ChrisRonzoni, Editorials Editor
In today’s world, the news is our only way to learn and connect to the rest of society. It is our source of knowledge about what’s going on in other countries and our own. Yet the self-righteousness and selfishness of human politics has corrupted this very knowledge we rely on and trust to learn about our world. Big brand companies such as Fox News or Facebook are run by heavily biased bodies, reporting their views on world issues rather than what actually happened. Whether it’s big world news, such as the election, or small little rumors, such as the myth that you swallow eight spiders in your lifetime, the bots, corrupt politicians or simple internet trolls have more of a hold on what we believe than most even realize. Let’s further examine the twisted web a single person can weave.

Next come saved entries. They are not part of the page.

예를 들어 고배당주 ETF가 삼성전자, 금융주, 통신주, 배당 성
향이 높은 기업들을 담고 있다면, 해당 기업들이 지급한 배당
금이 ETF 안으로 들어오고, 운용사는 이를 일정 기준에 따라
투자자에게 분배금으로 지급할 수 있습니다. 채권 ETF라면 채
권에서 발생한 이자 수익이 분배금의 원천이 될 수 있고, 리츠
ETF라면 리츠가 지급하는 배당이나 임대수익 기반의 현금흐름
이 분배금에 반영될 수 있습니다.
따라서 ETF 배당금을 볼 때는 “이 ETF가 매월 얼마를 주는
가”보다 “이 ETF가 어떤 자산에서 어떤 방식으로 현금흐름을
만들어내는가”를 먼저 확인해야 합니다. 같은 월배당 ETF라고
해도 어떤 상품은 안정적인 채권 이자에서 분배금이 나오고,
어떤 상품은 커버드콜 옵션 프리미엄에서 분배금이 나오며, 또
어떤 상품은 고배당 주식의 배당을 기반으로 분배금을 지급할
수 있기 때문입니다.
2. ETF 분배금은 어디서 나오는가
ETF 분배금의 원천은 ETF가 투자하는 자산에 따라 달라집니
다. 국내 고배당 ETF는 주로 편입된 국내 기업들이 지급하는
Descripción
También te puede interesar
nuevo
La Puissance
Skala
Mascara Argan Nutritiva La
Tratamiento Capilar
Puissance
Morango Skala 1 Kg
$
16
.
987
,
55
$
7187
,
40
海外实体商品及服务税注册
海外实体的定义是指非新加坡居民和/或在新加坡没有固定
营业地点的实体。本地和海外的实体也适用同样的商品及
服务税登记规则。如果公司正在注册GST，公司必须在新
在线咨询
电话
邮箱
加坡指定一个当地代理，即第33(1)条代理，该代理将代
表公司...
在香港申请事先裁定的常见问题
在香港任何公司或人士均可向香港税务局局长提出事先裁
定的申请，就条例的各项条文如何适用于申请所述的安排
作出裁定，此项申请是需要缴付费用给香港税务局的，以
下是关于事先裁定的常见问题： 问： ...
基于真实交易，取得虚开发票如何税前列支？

Abraham Lincoln famously said: “If you’ve read it on the internet, it must be true,” a quote that most fun-fact YouTube channels seem to have taken to heart. But it is often difficult to know if the things that you read and view online are true or not. For example, some may have heard that “the average person annually swallows eight spiders in their sleep.” There are some variations of this claim many times before and it’s quite easily dismissible. One reason being that most household spiders are not exactly fond of wet and windy regions which is a perfect description of the human mouth. Furthermore, spiders are very sensitive to vibrations and while asleep we tend to move around, breath, snore, causing the spider to feel the equivalent of being in an earthquake. A humanquake?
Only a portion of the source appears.